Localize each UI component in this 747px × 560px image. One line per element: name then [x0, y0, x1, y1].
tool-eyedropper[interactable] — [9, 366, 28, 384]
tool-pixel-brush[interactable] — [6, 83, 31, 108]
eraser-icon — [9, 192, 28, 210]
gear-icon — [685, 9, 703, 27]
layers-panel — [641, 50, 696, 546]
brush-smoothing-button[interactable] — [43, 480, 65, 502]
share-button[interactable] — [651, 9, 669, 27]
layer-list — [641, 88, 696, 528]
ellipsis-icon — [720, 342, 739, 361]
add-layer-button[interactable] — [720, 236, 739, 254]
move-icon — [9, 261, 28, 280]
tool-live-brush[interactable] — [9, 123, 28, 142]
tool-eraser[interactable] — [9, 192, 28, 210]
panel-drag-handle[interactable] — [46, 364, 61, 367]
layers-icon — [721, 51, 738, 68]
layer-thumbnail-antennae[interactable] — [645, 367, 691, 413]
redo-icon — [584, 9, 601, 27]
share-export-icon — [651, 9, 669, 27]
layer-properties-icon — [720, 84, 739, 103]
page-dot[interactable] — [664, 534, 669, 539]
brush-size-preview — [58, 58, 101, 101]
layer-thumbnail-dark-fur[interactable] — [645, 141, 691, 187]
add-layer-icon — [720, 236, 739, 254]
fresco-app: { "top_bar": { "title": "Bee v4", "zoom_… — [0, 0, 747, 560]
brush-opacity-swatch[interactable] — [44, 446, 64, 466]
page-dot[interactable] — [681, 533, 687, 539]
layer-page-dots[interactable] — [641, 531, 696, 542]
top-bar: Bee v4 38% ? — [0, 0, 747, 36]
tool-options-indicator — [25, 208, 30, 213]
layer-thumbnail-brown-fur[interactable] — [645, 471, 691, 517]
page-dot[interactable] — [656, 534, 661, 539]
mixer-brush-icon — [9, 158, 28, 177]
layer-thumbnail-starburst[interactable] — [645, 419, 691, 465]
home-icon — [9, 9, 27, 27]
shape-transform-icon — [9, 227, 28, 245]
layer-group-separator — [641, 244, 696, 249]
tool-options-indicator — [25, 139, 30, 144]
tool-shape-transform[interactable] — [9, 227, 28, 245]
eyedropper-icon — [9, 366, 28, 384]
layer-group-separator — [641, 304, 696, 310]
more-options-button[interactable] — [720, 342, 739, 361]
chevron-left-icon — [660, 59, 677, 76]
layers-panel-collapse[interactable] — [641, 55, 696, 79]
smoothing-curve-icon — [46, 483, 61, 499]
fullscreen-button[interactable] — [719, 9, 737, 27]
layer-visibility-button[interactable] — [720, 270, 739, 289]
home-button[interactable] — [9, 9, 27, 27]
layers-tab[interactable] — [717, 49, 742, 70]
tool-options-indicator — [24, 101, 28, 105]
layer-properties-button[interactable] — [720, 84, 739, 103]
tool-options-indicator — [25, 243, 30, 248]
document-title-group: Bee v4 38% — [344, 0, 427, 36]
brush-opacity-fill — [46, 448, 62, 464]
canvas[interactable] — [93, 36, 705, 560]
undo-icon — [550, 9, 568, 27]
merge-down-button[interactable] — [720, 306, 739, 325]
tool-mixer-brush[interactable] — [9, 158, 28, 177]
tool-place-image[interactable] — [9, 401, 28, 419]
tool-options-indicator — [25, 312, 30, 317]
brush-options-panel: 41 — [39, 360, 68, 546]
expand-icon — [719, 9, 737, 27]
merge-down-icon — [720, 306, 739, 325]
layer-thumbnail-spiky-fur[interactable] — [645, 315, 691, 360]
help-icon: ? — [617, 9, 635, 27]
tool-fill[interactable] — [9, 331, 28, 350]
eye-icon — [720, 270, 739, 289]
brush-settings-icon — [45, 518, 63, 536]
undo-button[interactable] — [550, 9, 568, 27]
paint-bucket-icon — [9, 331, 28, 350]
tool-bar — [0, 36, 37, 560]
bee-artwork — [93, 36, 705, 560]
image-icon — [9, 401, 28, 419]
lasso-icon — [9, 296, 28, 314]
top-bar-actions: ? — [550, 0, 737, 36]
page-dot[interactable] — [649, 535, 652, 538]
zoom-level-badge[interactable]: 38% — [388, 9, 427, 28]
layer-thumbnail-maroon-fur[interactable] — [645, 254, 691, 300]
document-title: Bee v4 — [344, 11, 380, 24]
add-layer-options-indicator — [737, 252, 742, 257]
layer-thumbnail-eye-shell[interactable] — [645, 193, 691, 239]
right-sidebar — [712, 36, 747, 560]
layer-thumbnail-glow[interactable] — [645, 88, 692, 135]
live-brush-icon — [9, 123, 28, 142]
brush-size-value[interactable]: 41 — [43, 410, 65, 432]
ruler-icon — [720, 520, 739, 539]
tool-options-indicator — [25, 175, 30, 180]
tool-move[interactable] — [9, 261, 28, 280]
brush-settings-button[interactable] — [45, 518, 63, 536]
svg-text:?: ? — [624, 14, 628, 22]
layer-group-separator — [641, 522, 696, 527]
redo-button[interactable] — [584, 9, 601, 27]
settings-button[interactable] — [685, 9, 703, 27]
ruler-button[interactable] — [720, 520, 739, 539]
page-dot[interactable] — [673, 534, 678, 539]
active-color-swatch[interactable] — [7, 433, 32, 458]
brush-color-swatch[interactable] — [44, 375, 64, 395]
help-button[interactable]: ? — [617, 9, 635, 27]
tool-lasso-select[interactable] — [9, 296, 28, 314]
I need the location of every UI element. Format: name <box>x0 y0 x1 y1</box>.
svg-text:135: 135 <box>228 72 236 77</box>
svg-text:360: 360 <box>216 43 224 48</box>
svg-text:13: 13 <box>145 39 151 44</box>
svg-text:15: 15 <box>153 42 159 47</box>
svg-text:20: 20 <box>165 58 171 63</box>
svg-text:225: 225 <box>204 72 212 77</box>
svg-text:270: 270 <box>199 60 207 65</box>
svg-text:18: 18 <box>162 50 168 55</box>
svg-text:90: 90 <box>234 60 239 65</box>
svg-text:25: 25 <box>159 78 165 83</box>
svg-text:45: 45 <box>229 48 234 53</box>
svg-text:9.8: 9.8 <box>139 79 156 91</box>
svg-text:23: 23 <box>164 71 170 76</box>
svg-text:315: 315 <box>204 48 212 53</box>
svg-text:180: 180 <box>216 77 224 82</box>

» **Work request**:
Output an exact copy of the listing.

» **Answer**:
Localize each UI component in this 747px × 560px image. One line per element: name then [x0, y0, x1, y1].
tool-eyedropper[interactable] — [9, 366, 28, 384]
tool-pixel-brush[interactable] — [6, 83, 31, 108]
eraser-icon — [9, 192, 28, 210]
gear-icon — [685, 9, 703, 27]
layers-panel — [641, 50, 696, 546]
brush-smoothing-button[interactable] — [43, 480, 65, 502]
share-button[interactable] — [651, 9, 669, 27]
layer-list — [641, 88, 696, 528]
ellipsis-icon — [720, 342, 739, 361]
add-layer-button[interactable] — [720, 236, 739, 254]
move-icon — [9, 261, 28, 280]
tool-live-brush[interactable] — [9, 123, 28, 142]
tool-eraser[interactable] — [9, 192, 28, 210]
panel-drag-handle[interactable] — [46, 364, 61, 367]
layers-icon — [721, 51, 738, 68]
layer-thumbnail-antennae[interactable] — [645, 367, 691, 413]
redo-icon — [584, 9, 601, 27]
share-export-icon — [651, 9, 669, 27]
layer-properties-icon — [720, 84, 739, 103]
page-dot[interactable] — [664, 534, 669, 539]
brush-size-preview — [58, 58, 101, 101]
layer-thumbnail-dark-fur[interactable] — [645, 141, 691, 187]
add-layer-icon — [720, 236, 739, 254]
fresco-app: { "top_bar": { "title": "Bee v4", "zoom_… — [0, 0, 747, 560]
brush-opacity-swatch[interactable] — [44, 446, 64, 466]
page-dot[interactable] — [681, 533, 687, 539]
layer-page-dots[interactable] — [641, 531, 696, 542]
top-bar: Bee v4 38% ? — [0, 0, 747, 36]
tool-options-indicator — [25, 208, 30, 213]
layer-thumbnail-brown-fur[interactable] — [645, 471, 691, 517]
page-dot[interactable] — [656, 534, 661, 539]
mixer-brush-icon — [9, 158, 28, 177]
layer-thumbnail-starburst[interactable] — [645, 419, 691, 465]
home-icon — [9, 9, 27, 27]
shape-transform-icon — [9, 227, 28, 245]
layer-group-separator — [641, 244, 696, 249]
tool-options-indicator — [25, 139, 30, 144]
tool-shape-transform[interactable] — [9, 227, 28, 245]
eyedropper-icon — [9, 366, 28, 384]
layer-group-separator — [641, 304, 696, 310]
more-options-button[interactable] — [720, 342, 739, 361]
chevron-left-icon — [660, 59, 677, 76]
layers-panel-collapse[interactable] — [641, 55, 696, 79]
smoothing-curve-icon — [46, 483, 61, 499]
fullscreen-button[interactable] — [719, 9, 737, 27]
layer-visibility-button[interactable] — [720, 270, 739, 289]
home-button[interactable] — [9, 9, 27, 27]
layers-tab[interactable] — [717, 49, 742, 70]
tool-options-indicator — [24, 101, 28, 105]
layer-properties-button[interactable] — [720, 84, 739, 103]
tool-options-indicator — [25, 243, 30, 248]
document-title-group: Bee v4 38% — [344, 0, 427, 36]
brush-opacity-fill — [46, 448, 62, 464]
canvas[interactable] — [93, 36, 705, 560]
undo-icon — [550, 9, 568, 27]
merge-down-button[interactable] — [720, 306, 739, 325]
tool-mixer-brush[interactable] — [9, 158, 28, 177]
tool-place-image[interactable] — [9, 401, 28, 419]
tool-options-indicator — [25, 312, 30, 317]
brush-options-panel: 41 — [39, 360, 68, 546]
expand-icon — [719, 9, 737, 27]
merge-down-icon — [720, 306, 739, 325]
layer-thumbnail-spiky-fur[interactable] — [645, 315, 691, 360]
help-icon: ? — [617, 9, 635, 27]
tool-fill[interactable] — [9, 331, 28, 350]
eye-icon — [720, 270, 739, 289]
brush-settings-icon — [45, 518, 63, 536]
undo-button[interactable] — [550, 9, 568, 27]
paint-bucket-icon — [9, 331, 28, 350]
tool-bar — [0, 36, 37, 560]
bee-artwork — [93, 36, 705, 560]
image-icon — [9, 401, 28, 419]
lasso-icon — [9, 296, 28, 314]
top-bar-actions: ? — [550, 0, 737, 36]
page-dot[interactable] — [649, 535, 652, 538]
zoom-level-badge[interactable]: 38% — [388, 9, 427, 28]
layer-thumbnail-maroon-fur[interactable] — [645, 254, 691, 300]
document-title: Bee v4 — [344, 11, 380, 24]
add-layer-options-indicator — [737, 252, 742, 257]
layer-thumbnail-eye-shell[interactable] — [645, 193, 691, 239]
right-sidebar — [712, 36, 747, 560]
layer-thumbnail-glow[interactable] — [645, 88, 692, 135]
live-brush-icon — [9, 123, 28, 142]
brush-size-value[interactable]: 41 — [43, 410, 65, 432]
ruler-icon — [720, 520, 739, 539]
tool-options-indicator — [25, 175, 30, 180]
tool-move[interactable] — [9, 261, 28, 280]
brush-settings-button[interactable] — [45, 518, 63, 536]
svg-text:?: ? — [624, 14, 628, 22]
layer-group-separator — [641, 522, 696, 527]
redo-button[interactable] — [584, 9, 601, 27]
settings-button[interactable] — [685, 9, 703, 27]
ruler-button[interactable] — [720, 520, 739, 539]
page-dot[interactable] — [673, 534, 678, 539]
active-color-swatch[interactable] — [7, 433, 32, 458]
brush-color-swatch[interactable] — [44, 375, 64, 395]
help-button[interactable]: ? — [617, 9, 635, 27]
tool-lasso-select[interactable] — [9, 296, 28, 314]
I need the location of every UI element. Format: name <box>x0 y0 x1 y1</box>.
svg-text:135: 135 <box>228 72 236 77</box>
svg-text:360: 360 <box>216 43 224 48</box>
svg-text:13: 13 <box>145 39 151 44</box>
svg-text:15: 15 <box>153 42 159 47</box>
svg-text:20: 20 <box>165 58 171 63</box>
svg-text:225: 225 <box>204 72 212 77</box>
svg-text:270: 270 <box>199 60 207 65</box>
svg-text:18: 18 <box>162 50 168 55</box>
svg-text:90: 90 <box>234 60 239 65</box>
svg-text:25: 25 <box>159 78 165 83</box>
svg-text:45: 45 <box>229 48 234 53</box>
svg-text:9.8: 9.8 <box>139 79 156 91</box>
svg-text:23: 23 <box>164 71 170 76</box>
svg-text:315: 315 <box>204 48 212 53</box>
svg-text:180: 180 <box>216 77 224 82</box>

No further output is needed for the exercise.